Dal campo alla panchina, nel giro di un batter d’occhio, ma anche in campo e in panchina. La parabola di Gianluca Vialli al Chelsea, sorta di feudo della Serie A a metà degli anni Novanta, è di quelle peculiari, e che vale la pena di raccontare. Arriva al Chelsea nell’estate del 1996, fresco della vittoria in Champions League contro l’Ajax, con la maglia della Juve addosso e la fascia di capitano al braccio. In bianconero era arrivato nel 1992, dalla Sampdoria, anche in quell’occasione dopo una finale di Coppa dei Campioni, persa contro il Barcellona.
A Londra Gianluca Vialli arriva in compagnia di altri due protagonisti del campionato italiano. Roberto Di Matteo lascia la Lazio, mentre il Parma sacrifica Gianfranco Zola sull’altare del ringiovanimento della rosa. In panchina siede, per la prima volta in carriera, Ruud Gullit. Non è ancora il Chelsea di Abramovich, il club londinese è ambizioso, ma le tante incertezze sul rinnovo di Gullit spingono l’olandese a rompere le trattative.
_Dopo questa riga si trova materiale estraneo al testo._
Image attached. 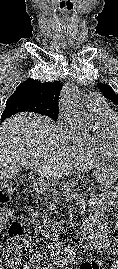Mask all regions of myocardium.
I'll list each match as a JSON object with an SVG mask.
<instances>
[{
	"label": "myocardium",
	"mask_w": 118,
	"mask_h": 269,
	"mask_svg": "<svg viewBox=\"0 0 118 269\" xmlns=\"http://www.w3.org/2000/svg\"><path fill=\"white\" fill-rule=\"evenodd\" d=\"M108 137L114 151L118 153V139L116 132L118 131V116L108 124Z\"/></svg>",
	"instance_id": "myocardium-1"
}]
</instances>
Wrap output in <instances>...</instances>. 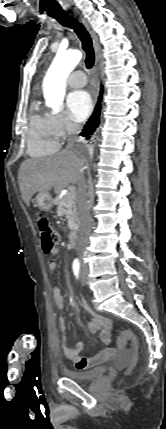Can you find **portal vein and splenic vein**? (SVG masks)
I'll list each match as a JSON object with an SVG mask.
<instances>
[{
	"label": "portal vein and splenic vein",
	"instance_id": "1",
	"mask_svg": "<svg viewBox=\"0 0 166 429\" xmlns=\"http://www.w3.org/2000/svg\"><path fill=\"white\" fill-rule=\"evenodd\" d=\"M66 196H67L68 199L73 198V195L71 193H67Z\"/></svg>",
	"mask_w": 166,
	"mask_h": 429
}]
</instances>
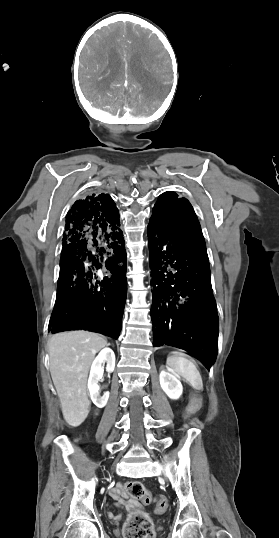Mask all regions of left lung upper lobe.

I Blues restano senza una guida tecnica, ma non per molto. La dirigenza del club, infatti, non deve cercare troppo lontano: l’alternativa è sempre stata di fronte a loro. E si chiama Gianluca Vialli, che dal 12 febbraio 1998 diventa allenatore e giocatore del Chelsea.
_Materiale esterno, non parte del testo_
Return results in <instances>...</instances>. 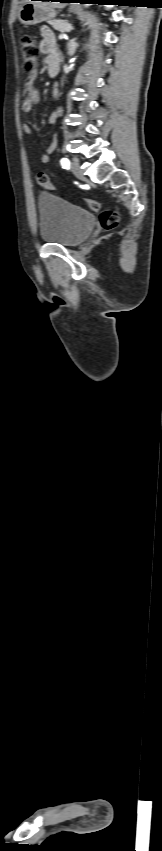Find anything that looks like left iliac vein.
I'll return each instance as SVG.
<instances>
[{
	"instance_id": "4c4485c4",
	"label": "left iliac vein",
	"mask_w": 162,
	"mask_h": 851,
	"mask_svg": "<svg viewBox=\"0 0 162 851\" xmlns=\"http://www.w3.org/2000/svg\"><path fill=\"white\" fill-rule=\"evenodd\" d=\"M71 169H72L73 174H74L76 177H78V178H82V177H83V172H82L81 167H80V164H79V162H78L77 160H73V162H72V164H71Z\"/></svg>"
}]
</instances>
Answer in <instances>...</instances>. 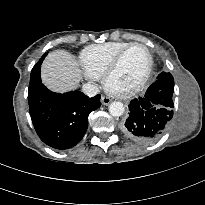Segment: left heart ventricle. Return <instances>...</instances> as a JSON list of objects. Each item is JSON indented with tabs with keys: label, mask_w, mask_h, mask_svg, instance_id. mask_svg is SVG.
Returning <instances> with one entry per match:
<instances>
[{
	"label": "left heart ventricle",
	"mask_w": 205,
	"mask_h": 205,
	"mask_svg": "<svg viewBox=\"0 0 205 205\" xmlns=\"http://www.w3.org/2000/svg\"><path fill=\"white\" fill-rule=\"evenodd\" d=\"M148 55L142 47H133L121 60L113 74L110 84L116 89H127L134 86L144 75L148 67Z\"/></svg>",
	"instance_id": "obj_1"
}]
</instances>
Un ruolo decisamente originale a certi livelli, anche perché tutt’altro che transitorio. Giocherà ed allenerà per un anno e mezzo, decidendo di appendere gli scarpini al chiodo solo nell’estate del 1999. La sua avventura alla guida tecnica del club, invece, finisce a settembre del 2000. La stagione parte male, e ai pessimi risultati si aggiungono i rapporti ormai logori con diversi giocatori. Nella breve parentesi in panchina, Gianluca Vialli diventa il tecnico più vincente della storia del Chelsea, almeno fino a quel momento. In bacheca porta cinque trofei: la Coppa delle Coppe, la Supercoppa Uefa e la Coppa di Lega del 1998, e la Coppa d’Inghilterra ed il Charity Shield del 2000.